━━━━━ PROVIDED INFORMATION ━━━━━
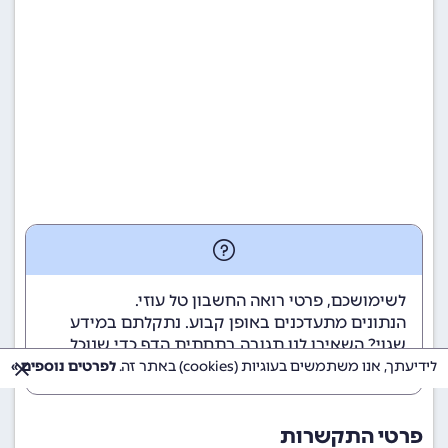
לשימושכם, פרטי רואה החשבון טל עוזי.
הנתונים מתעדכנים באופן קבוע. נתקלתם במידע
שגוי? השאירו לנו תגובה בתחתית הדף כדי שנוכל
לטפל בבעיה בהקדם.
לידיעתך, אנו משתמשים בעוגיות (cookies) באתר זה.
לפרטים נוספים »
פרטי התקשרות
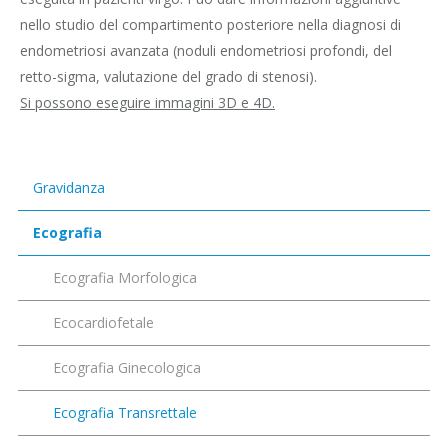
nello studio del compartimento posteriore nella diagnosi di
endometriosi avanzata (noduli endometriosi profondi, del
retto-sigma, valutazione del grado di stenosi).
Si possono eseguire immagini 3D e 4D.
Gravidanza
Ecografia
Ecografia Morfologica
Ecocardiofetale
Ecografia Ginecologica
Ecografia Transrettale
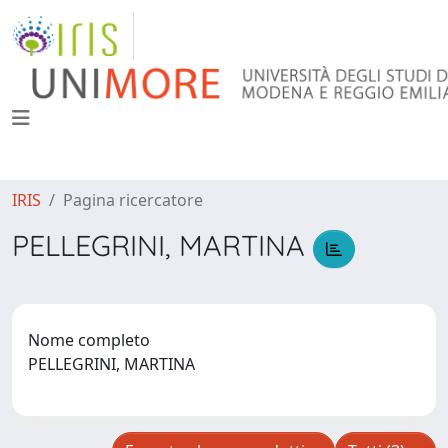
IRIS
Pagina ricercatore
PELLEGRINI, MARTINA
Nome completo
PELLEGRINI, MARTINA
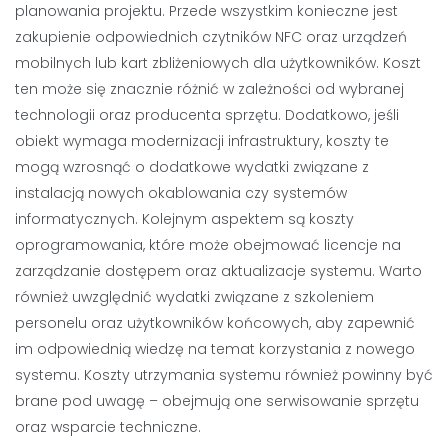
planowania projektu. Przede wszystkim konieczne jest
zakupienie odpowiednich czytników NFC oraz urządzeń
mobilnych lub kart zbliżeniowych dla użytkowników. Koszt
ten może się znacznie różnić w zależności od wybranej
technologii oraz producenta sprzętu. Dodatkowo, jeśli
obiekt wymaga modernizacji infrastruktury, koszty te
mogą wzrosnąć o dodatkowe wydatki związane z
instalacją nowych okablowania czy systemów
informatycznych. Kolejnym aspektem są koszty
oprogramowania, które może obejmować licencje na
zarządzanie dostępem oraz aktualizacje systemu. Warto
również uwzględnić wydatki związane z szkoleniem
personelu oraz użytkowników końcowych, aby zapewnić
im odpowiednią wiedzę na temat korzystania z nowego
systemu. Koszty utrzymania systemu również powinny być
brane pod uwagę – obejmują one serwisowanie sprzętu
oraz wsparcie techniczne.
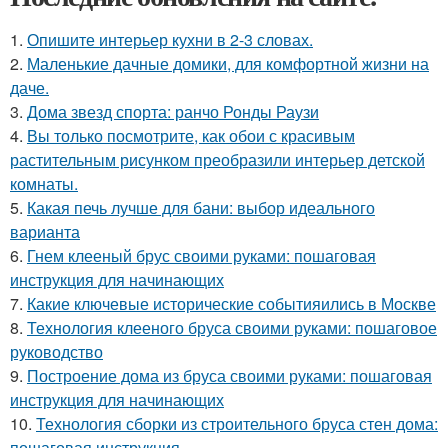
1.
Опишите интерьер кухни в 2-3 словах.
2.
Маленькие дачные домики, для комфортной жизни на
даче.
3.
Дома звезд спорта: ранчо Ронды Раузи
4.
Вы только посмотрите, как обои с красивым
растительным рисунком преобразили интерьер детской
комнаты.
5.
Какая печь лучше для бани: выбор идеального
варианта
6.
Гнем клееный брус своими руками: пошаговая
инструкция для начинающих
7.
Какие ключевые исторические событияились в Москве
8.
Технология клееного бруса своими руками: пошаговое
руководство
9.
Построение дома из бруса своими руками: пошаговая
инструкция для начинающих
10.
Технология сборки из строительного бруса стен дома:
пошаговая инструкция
━━━━━
━━━━━ PROVIDED INFORMATION ━━━━━
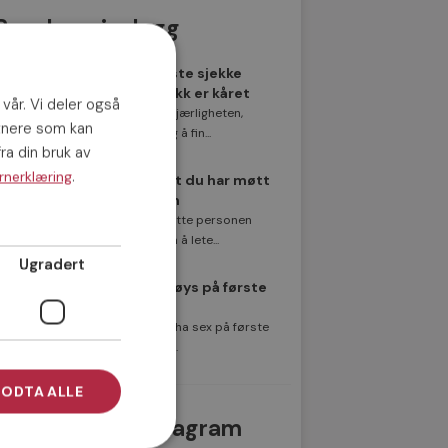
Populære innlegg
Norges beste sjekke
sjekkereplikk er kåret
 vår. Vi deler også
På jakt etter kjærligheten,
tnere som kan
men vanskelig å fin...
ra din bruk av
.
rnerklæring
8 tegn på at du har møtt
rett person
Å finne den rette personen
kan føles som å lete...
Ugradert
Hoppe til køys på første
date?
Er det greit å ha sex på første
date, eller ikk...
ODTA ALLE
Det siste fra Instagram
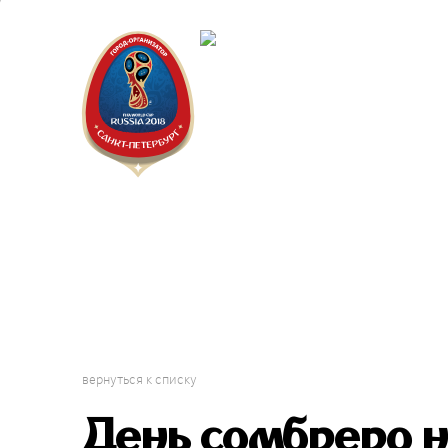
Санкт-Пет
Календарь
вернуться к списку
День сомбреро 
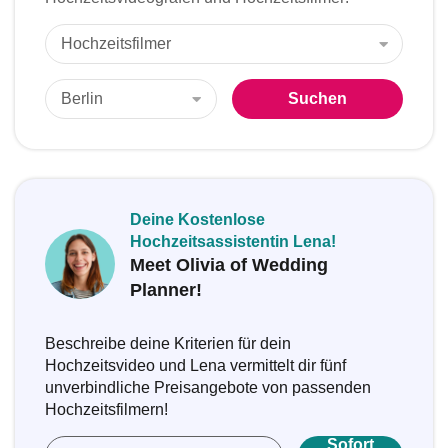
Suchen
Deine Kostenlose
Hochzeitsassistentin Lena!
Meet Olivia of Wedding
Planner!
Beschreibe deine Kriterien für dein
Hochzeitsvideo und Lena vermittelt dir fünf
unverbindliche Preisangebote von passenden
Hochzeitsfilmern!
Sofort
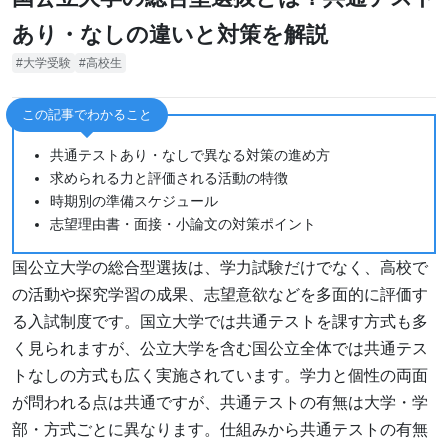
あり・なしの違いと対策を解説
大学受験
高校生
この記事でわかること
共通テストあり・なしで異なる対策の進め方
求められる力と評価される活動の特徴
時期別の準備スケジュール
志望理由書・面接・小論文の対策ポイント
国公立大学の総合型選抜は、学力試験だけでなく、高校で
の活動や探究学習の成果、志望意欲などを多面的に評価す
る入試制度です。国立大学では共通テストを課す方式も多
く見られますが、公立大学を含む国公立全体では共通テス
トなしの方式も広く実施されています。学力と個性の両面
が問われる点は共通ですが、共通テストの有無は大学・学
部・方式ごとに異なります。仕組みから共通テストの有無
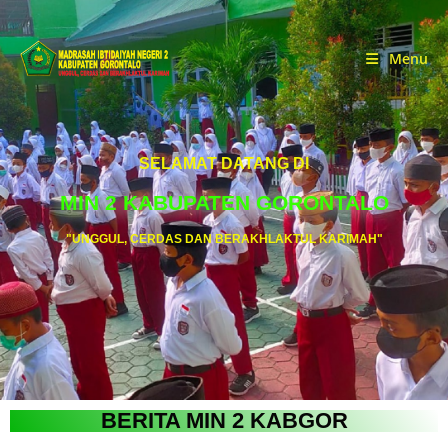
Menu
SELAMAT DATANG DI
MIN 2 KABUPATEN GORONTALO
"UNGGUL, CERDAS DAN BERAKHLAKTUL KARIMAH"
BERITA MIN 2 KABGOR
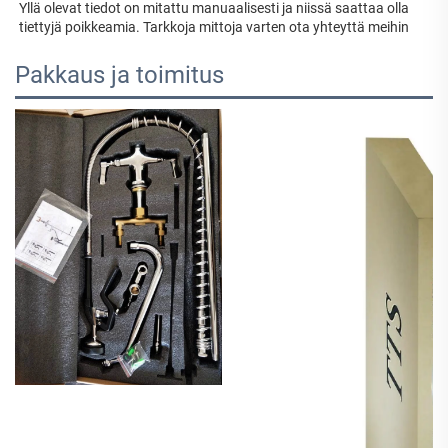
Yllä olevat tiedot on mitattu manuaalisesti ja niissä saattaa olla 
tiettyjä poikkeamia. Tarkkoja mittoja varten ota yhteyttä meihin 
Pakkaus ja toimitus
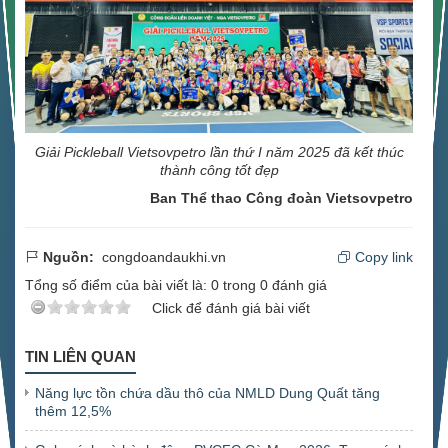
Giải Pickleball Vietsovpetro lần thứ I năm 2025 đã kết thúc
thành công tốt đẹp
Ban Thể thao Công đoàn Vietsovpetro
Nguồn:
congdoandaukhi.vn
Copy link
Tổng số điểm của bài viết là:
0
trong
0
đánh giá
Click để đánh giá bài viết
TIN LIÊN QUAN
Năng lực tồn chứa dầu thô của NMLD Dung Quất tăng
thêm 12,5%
━━━━━
━━━━━ PROVIDED INFORMATION ━━━━━
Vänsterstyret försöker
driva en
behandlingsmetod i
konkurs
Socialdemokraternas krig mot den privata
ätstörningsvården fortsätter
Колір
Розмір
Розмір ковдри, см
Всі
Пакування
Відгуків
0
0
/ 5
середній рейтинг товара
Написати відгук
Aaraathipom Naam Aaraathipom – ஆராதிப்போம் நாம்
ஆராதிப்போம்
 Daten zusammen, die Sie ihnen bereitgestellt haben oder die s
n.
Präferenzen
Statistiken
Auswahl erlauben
━━━━━
Each line of the data that holds "może" should be reported.

OUTPUT >>
ten może się znacznie różnić w zależności od wybranej
oprogramowania, które może obejmować licencje na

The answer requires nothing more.